The most famous example of a double yet to be achieved is Het Volk and the Tour of Flanders. The knowledge tells us that, in a similar way to the Malédiction de la Marseillaise, if your form is good enough to win Het Volk so early in the season, you’ll probably have dropped off a bit by the time the Ronde comes round in April. But again, there are examples which make a nonsense of this. For instance, look at the Het Volk & Paris-Roubaix box. Johan Museeuw, Franco Ballerini and Merckx have all managed to couple wins at Het Volk with a race which is held a week later than the Tour of Flanders. Perhaps the Het Volk/Flanders double has become more of a psychological blocker for riders now as it is now something that is regularly discussed.

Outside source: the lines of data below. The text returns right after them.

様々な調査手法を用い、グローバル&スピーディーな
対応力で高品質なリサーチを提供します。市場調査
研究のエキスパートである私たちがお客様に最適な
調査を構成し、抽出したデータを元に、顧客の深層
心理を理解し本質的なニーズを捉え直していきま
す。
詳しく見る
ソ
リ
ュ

The final blank box in the list of doubles is Kuurne-Brussels-Kuurne and Ghent-Wevelgem. This simply looks like an anomaly that it has never been done.

Another notable feature of this table, for someone with an unashamed Irish bent such as myself, is the absence of Sean Kelly’s name. For a man synonymous with winning all year and as a cobbled classics specialist, he won surprisingly few of these races. He ‘only’ had three wins – one Ghent-Wevelgem and two editions of Paris-Roubaix.

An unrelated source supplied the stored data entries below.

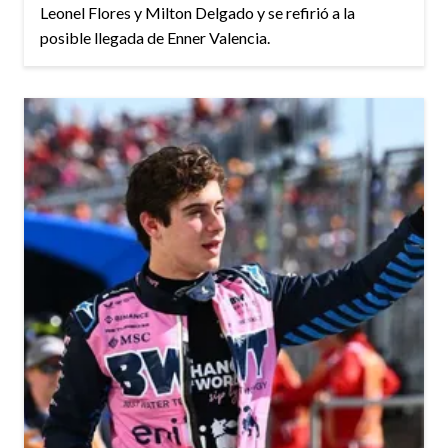
Leonel Flores y Milton Delgado y se refirió a la
posible llegada de Enner Valencia.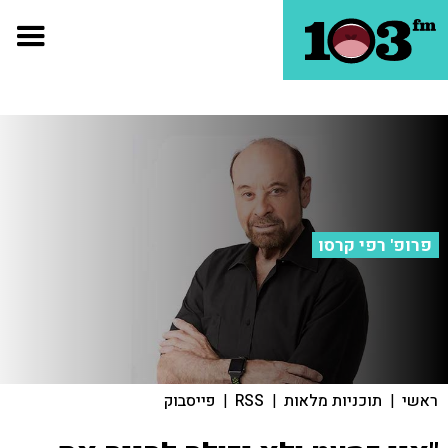
פרופ' רפי קרסו
ראשי
|
תוכניות מלאות
|
RSS
|
פייסבוק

The most prestigious double is of course the two monuments – the Tour of Flanders and Paris-Roubaix. In spite of this, or perhaps because of it, it is the one which has been achieved the most. Who really cares about a double of, say, Kuurne-Brussels-Kuurne and the E3 Prijs. It’s not ‘a thing’. Nobody will speak about the possiblity of doing this double for any rider who might be entering E3 Prijs having already won in Kuurne earlier in the year. But a Flanders/Roubaix double, now that’s a thing. A chance to elevate oneself to the level of cycling immortality. It has been done 11 times by nine different riders. Again, Boonen and Cancellara showing just how dominant they were as they’re the only two to have done it twice.

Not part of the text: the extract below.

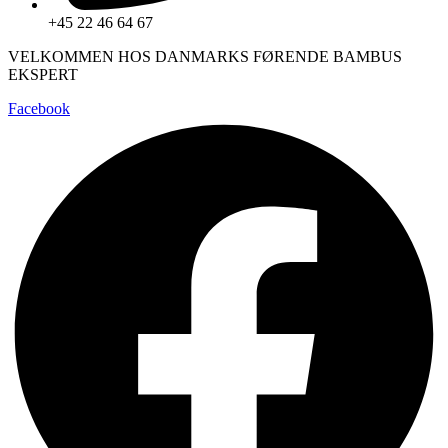
+45 22 46 64 67
VELKOMMEN HOS DANMARKS FØRENDE BAMBUS
EKSPERT
Facebook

Of all the riders in this table, plenty of the greatest cyclists of all time, only one of them has won all seven of these races in their career. And for once with stats like these, it is not Eddy Merckx – he never won Dwars Door Vlaanderen or the E3 Prijs. It’s not Boonen either. He has never won Het Volk, and now he never will. Nor is it Johan Museeuw, surprisingly there’s a Ghent-Wevelgem shaped hole missing on his palmares.

The only rider who has won all seven of these races in their career is Jan Raas.